> _What you will do_: The lines from the one containing "12/17（日) クリスマス・コンサート@ サロンふ" to the end of the entries, both included, are what you need to transcribe exactly, without pictures and without anything else.

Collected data
======

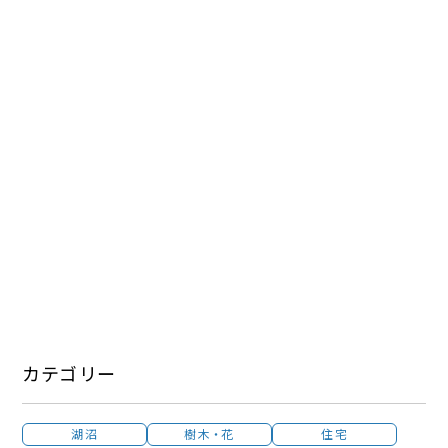
カテゴリー
湖沼
樹木・花
住宅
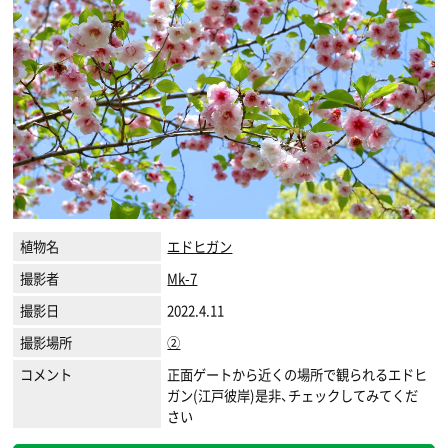
植物名
エドヒガン
撮影者
Mk-7
撮影日
2022.4.11
撮影場所
②
コメント
正面ゲートから近くの場所で観られるエドヒ
ガン(江戸彼岸)是非、チェックしてみてくだ
さい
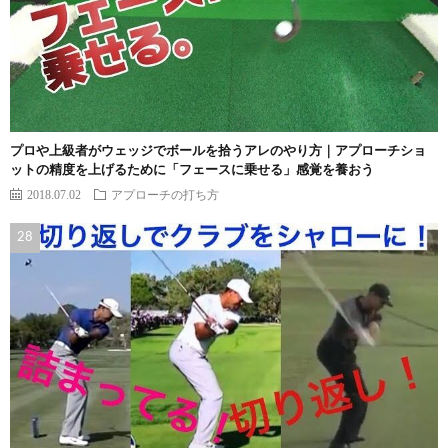
プロや上級者がウェッジでボールを拾うアレのやり方｜アプローチショ
ットの精度を上げるために「フェースに乗せる」感覚を養おう
2018.07.02
アプローチの打ち方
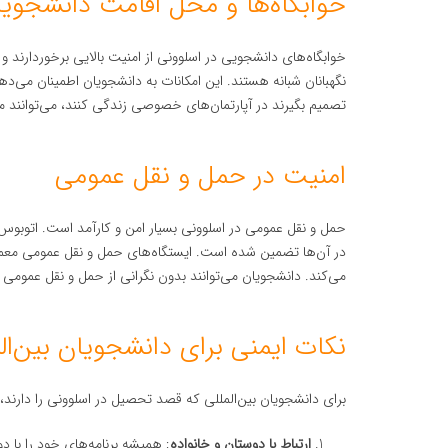
خوابگاه‌ها و محل اقامت دانشجویا
خوابگاه‌های دانشجویی در اسلوونی از امنیت بالایی برخوردارند و 
نگهبانان شبانه هستند. این امکانات به دانشجویان اطمینان می
تصمیم بگیرند در آپارتمان‌های خصوصی زندگی کنند، می‌توانند من
امنیت در حمل و نقل عمومی
حمل و نقل عمومی در اسلوونی بسیار امن و کارآمد است. اتوبوس‌ه
در آن‌ها تضمین شده است. ایستگاه‌های حمل و نقل عمومی معمول
می‌کند. دانشجویان می‌توانند بدون نگرانی از حمل و نقل عمومی است
نکات ایمنی برای دانشجویان بین‌ال
برای دانشجویان بین‌المللی که قصد تحصیل در اسلوونی را دارند
ارتباط با دوستان و خانواده
: همیشه برنامه‌های خود را با د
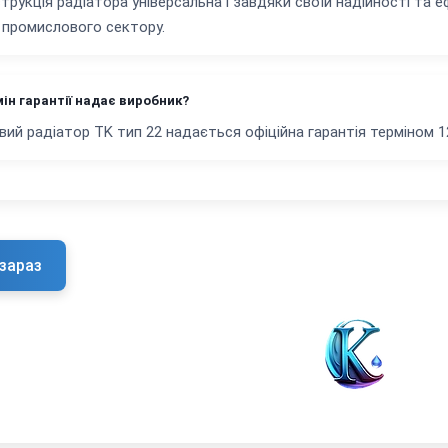
струкція радіатора універсальна і завдяки своїй надійності та 
я промислового сектору.
ін гарантії надає виробник?
вий радіатор TK тип 22 надається офіційна гарантія терміном 12
зараз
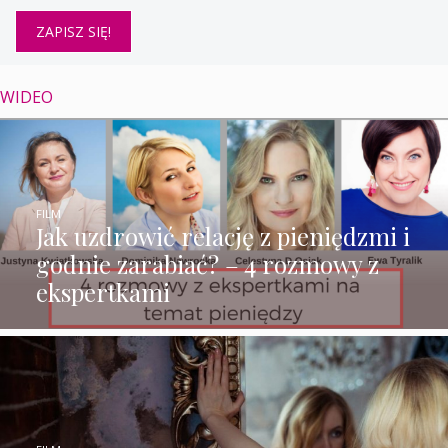
WIDEO
FILM
Jak uzdrowić relację z pieniędzmi i
godnie zarabiać? – 4 rozmowy z
ekspertkami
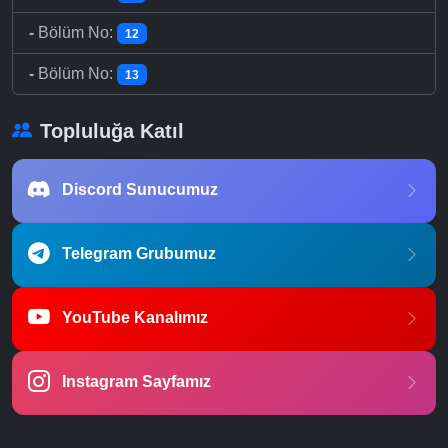
-
Bölüm No:
12
-
Bölüm No:
13
Topluluğa Katıl
Discord Sunucumuz
Telegram Grubumuz
YouTube Kanalımız
Instagram Sayfamız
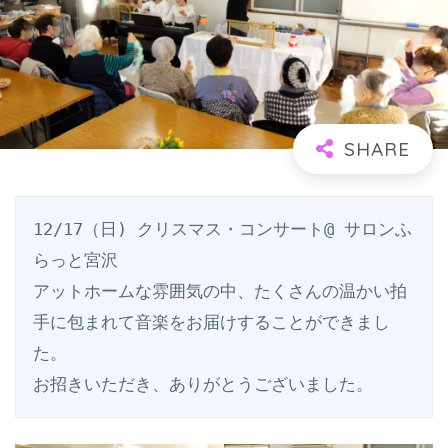
12/17（日) クリスマス・コンサート@ サロンふ
らっと宮沢
アットホームな雰囲気の中、たくさんの温かい拍
手に包まれて音楽をお届けすることができまし
た。
お招きいただき、ありがとうございました。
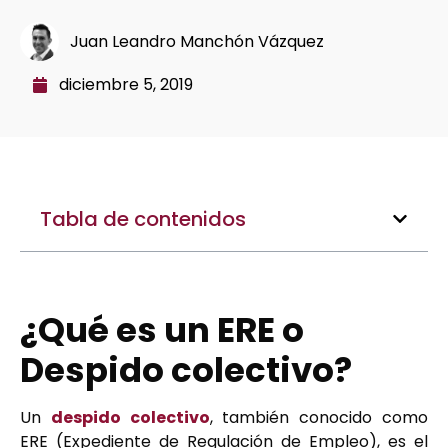
Juan Leandro Manchón Vázquez
diciembre 5, 2019
Tabla de contenidos
¿Qué es un ERE o
Despido colectivo?
Un
despido colectivo
, también conocido como
ERE (Expediente de Regulación de Empleo), es el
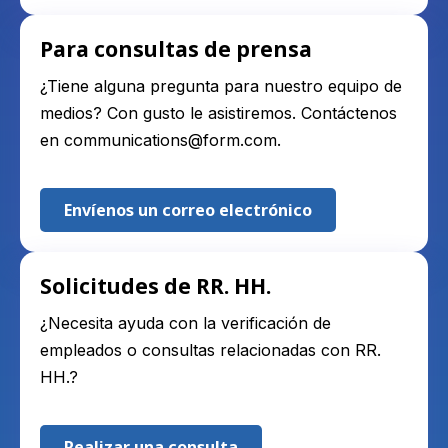
Para consultas de prensa
¿Tiene alguna pregunta para nuestro equipo de
medios? Con gusto le asistiremos. Contáctenos
en
communications@form.com
.
Envíenos un correo electrónico
Solicitudes de RR. HH.
¿Necesita ayuda con la verificación de
empleados o consultas relacionadas con RR.
HH.?
Realizar una consulta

======

> _Exercise result_:
12/17（日) クリスマス・コンサート@ サロンふ
らっと宮沢
アットホームな雰囲気の中、たくさんの温かい拍
手に包まれて音楽をお届けすることができまし
た。
お招きいただき、ありがとうございました。
Juan Leandro Manchón Vázquez
diciembre 5, 2019
Tabla de contenidos
¿Qué es un ERE o
Despido colectivo?
Un
despido colectivo
, también conocido como
ERE (Expediente de Regulación de Empleo), es el
Para consultas de prensa
¿Tiene alguna pregunta para nuestro equipo de
medios? Con gusto le asistiremos. Contáctenos
en
communications@form.com
.
Envíenos un correo electrónico
Solicitudes de RR. HH.
¿Necesita ayuda con la verificación de
empleados o consultas relacionadas con RR.
HH.?
Realizar una consulta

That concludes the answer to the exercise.